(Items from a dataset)
* * * *

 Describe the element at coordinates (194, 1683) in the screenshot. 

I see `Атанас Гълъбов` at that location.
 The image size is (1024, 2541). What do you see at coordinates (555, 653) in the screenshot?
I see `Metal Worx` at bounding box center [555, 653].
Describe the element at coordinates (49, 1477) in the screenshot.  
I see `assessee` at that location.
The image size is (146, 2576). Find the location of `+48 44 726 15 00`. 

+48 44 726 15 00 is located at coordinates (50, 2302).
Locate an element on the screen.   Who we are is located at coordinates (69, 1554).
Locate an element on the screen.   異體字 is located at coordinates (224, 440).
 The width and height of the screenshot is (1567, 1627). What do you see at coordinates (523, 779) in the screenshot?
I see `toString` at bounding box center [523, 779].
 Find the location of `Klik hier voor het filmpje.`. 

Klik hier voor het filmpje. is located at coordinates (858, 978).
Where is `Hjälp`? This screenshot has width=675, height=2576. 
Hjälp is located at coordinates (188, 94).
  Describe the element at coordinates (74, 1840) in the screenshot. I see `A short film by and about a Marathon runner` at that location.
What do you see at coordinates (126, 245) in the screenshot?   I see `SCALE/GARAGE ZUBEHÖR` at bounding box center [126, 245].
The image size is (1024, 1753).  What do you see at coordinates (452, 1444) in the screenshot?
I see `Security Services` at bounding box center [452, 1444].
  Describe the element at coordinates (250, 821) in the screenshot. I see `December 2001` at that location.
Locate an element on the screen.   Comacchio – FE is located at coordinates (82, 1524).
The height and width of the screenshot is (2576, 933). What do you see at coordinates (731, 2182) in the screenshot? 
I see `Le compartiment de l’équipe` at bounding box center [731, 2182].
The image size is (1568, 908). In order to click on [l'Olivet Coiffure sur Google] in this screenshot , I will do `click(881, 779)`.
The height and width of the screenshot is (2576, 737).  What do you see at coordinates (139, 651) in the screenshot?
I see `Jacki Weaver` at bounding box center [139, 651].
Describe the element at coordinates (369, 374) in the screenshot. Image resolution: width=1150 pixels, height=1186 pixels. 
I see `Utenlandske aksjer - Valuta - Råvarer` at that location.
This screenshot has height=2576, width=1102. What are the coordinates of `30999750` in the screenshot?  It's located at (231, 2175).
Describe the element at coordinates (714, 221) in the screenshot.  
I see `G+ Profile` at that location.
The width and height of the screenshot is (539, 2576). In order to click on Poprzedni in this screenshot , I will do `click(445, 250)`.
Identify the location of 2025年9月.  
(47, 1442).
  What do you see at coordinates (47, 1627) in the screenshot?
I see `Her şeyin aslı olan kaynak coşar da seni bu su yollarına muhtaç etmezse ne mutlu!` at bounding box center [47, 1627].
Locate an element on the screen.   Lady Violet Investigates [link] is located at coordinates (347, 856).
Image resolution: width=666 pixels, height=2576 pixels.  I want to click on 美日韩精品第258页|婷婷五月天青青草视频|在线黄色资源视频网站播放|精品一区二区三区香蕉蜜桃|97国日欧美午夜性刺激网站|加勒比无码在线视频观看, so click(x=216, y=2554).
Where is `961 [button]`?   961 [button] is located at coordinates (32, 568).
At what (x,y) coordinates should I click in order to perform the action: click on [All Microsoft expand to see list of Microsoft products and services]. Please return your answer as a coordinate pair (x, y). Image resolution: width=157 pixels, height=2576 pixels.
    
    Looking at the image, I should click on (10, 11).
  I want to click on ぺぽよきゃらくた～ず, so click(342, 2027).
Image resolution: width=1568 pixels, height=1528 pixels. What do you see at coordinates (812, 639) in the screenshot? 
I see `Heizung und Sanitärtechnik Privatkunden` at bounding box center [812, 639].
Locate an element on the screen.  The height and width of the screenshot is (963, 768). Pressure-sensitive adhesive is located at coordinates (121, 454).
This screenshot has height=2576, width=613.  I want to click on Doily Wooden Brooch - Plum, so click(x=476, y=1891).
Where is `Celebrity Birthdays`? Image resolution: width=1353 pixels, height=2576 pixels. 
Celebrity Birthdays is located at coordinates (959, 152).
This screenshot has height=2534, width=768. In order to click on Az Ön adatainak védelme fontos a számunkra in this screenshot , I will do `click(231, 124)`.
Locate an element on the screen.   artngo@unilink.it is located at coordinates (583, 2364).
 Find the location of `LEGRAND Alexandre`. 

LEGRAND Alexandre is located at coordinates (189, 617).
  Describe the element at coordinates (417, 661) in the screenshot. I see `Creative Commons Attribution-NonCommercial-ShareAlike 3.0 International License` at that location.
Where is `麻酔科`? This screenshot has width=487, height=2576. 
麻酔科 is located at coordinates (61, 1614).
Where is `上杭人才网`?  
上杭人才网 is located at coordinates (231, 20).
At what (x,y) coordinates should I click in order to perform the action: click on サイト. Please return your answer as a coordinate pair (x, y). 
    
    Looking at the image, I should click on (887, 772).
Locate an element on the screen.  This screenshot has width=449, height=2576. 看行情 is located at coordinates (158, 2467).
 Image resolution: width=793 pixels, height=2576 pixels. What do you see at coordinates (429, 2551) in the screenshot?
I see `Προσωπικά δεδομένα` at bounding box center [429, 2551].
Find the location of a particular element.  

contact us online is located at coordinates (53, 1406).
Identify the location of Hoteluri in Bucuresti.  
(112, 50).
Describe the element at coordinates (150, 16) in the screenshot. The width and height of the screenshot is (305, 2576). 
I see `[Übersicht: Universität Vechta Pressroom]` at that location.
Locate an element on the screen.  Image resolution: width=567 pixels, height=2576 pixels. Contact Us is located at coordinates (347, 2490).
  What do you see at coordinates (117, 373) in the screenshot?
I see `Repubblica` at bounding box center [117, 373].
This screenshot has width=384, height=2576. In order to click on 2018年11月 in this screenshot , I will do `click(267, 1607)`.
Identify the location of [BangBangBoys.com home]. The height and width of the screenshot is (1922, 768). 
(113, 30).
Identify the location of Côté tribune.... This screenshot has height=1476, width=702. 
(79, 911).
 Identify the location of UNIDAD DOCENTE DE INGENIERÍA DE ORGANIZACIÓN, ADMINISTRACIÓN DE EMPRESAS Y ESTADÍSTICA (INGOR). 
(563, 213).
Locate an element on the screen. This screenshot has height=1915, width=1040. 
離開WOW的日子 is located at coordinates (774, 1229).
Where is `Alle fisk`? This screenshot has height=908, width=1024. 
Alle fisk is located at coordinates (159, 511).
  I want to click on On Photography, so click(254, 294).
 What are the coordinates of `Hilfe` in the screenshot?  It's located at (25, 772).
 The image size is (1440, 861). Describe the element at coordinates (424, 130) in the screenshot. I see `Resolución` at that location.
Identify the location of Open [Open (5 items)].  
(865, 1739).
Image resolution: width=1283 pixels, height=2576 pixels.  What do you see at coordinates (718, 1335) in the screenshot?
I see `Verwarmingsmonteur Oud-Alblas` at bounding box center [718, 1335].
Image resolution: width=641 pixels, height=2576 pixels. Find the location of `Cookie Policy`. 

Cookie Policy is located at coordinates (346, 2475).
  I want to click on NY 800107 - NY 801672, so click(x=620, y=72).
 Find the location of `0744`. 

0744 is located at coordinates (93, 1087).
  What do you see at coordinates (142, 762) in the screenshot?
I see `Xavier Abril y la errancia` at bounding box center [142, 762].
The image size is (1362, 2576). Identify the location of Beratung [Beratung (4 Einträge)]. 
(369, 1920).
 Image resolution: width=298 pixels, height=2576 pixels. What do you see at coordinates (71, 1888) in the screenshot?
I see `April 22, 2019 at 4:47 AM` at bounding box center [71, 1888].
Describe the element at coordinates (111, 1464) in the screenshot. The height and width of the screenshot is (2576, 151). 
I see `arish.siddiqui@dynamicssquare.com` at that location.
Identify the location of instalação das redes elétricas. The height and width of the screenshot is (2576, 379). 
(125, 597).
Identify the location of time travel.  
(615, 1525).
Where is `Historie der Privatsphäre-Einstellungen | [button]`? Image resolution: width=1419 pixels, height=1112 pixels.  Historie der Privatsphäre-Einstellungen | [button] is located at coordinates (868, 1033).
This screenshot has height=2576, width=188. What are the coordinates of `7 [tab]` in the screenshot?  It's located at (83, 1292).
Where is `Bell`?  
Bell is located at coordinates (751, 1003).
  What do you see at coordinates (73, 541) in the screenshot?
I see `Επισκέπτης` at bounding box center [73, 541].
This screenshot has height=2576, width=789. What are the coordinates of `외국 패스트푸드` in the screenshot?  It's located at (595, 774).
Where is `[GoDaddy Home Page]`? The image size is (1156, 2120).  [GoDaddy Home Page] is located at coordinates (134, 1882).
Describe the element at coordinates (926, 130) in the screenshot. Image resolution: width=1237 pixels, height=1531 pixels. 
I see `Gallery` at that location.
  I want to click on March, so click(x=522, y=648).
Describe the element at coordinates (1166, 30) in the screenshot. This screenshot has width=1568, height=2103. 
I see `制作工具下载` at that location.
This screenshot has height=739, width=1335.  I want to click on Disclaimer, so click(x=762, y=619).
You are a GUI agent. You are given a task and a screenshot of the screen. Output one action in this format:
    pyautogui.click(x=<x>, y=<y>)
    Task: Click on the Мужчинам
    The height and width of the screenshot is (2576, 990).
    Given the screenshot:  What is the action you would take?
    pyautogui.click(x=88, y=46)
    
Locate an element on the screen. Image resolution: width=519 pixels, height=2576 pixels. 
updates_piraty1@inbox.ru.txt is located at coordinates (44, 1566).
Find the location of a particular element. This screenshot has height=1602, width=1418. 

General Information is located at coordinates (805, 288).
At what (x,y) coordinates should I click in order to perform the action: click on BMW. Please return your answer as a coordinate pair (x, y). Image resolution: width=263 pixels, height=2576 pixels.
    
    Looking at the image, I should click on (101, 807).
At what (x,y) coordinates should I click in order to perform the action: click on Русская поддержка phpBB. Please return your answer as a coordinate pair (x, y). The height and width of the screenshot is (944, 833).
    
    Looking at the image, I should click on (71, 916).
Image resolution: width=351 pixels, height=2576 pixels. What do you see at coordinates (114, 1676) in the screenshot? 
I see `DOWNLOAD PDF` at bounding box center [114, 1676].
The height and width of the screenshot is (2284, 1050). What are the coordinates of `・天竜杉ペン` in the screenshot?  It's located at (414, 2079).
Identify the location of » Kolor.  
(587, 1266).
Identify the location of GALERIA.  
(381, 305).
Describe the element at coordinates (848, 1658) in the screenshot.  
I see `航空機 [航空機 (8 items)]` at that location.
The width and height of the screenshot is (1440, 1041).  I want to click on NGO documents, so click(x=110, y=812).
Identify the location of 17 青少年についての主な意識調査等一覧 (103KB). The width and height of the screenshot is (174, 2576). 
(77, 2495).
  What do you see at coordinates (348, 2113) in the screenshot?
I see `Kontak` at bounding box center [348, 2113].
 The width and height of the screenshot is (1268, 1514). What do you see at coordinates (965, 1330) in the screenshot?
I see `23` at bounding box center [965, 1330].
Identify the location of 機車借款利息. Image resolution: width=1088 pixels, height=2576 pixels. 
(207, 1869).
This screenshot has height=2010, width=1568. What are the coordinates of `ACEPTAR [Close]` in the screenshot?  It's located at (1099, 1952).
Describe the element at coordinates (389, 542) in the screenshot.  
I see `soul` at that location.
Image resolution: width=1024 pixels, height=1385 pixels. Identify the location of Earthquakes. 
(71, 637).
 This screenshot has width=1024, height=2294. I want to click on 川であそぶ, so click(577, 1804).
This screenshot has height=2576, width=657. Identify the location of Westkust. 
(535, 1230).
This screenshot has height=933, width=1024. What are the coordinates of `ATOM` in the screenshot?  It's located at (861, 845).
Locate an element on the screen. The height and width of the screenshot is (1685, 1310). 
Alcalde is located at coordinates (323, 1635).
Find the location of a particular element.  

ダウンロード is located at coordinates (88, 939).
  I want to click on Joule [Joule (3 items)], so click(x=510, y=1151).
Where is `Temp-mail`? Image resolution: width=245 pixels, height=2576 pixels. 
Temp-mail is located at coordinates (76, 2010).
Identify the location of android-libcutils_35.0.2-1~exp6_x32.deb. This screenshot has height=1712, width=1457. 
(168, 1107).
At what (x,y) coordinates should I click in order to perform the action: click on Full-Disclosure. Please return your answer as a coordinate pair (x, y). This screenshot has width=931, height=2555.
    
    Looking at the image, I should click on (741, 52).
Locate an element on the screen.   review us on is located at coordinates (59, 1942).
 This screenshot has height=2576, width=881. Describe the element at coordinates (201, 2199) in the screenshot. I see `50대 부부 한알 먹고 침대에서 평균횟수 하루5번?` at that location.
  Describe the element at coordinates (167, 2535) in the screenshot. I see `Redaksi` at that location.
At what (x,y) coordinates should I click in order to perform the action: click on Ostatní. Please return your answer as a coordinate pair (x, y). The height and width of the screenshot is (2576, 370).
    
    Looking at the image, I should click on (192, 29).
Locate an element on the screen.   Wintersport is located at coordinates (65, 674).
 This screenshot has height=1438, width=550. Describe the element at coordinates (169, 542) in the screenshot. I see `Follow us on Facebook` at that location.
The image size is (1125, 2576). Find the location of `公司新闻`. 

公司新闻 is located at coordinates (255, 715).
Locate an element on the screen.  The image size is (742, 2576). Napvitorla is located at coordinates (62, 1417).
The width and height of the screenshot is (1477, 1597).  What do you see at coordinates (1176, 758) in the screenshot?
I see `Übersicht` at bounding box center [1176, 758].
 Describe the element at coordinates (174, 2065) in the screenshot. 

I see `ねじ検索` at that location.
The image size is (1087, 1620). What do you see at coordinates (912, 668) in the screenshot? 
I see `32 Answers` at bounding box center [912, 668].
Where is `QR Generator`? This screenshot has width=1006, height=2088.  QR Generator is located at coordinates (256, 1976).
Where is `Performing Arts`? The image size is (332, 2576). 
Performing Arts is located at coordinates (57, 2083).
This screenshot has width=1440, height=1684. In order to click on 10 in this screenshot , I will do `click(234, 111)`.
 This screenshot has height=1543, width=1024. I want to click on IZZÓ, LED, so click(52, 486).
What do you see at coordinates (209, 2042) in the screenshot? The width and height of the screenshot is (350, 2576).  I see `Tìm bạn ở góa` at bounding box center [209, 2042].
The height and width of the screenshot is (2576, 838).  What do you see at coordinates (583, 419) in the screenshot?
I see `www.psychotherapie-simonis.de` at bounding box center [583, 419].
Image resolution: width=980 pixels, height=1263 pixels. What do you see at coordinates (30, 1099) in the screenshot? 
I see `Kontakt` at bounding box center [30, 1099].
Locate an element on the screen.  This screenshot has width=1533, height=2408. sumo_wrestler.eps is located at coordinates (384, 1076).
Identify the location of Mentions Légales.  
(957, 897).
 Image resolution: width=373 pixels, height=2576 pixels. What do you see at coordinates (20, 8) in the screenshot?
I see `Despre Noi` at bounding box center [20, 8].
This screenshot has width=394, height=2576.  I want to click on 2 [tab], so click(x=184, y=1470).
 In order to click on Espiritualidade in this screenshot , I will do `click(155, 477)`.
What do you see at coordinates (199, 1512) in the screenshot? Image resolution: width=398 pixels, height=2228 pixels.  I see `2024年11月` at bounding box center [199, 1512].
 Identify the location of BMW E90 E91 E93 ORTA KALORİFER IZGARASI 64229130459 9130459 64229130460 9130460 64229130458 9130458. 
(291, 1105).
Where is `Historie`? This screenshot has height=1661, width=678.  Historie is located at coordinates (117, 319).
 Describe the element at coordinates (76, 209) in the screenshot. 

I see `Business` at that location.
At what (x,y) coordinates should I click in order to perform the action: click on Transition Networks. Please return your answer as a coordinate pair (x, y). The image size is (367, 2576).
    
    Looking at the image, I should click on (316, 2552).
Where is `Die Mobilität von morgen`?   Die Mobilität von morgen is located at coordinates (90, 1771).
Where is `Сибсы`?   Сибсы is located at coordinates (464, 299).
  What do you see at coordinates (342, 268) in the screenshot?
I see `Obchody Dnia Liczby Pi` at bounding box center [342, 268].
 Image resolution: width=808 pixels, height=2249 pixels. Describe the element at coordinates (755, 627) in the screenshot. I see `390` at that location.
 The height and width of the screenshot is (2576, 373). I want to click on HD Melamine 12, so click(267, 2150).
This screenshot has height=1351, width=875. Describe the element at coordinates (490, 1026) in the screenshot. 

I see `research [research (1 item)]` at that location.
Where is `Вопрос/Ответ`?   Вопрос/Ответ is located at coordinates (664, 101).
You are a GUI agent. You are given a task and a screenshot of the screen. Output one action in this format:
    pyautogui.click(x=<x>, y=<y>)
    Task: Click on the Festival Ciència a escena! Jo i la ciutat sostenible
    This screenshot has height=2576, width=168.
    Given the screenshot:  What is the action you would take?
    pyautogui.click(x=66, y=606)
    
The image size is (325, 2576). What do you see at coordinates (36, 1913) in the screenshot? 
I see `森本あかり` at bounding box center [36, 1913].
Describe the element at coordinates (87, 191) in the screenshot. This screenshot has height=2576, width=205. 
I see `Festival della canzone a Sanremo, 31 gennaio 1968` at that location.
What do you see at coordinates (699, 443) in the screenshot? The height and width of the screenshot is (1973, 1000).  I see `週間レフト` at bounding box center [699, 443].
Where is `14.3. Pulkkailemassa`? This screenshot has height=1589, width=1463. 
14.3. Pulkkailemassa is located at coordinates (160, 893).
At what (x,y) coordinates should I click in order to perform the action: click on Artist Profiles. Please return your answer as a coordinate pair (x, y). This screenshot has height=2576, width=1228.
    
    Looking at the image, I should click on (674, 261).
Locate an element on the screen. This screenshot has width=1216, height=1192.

* * * *

-- What you will do --
Exactly the lines from the one containing "has height=2576, width=1228." through the final line of the records must appear in your reply, and no others.

-- Expected output --
At what (x,y) coordinates should I click in order to perform the action: click on Artist Profiles. Please return your answer as a coordinate pair (x, y). This screenshot has height=2576, width=1228.
    
    Looking at the image, I should click on (674, 261).
Locate an element on the screen. This screenshot has width=1216, height=1192.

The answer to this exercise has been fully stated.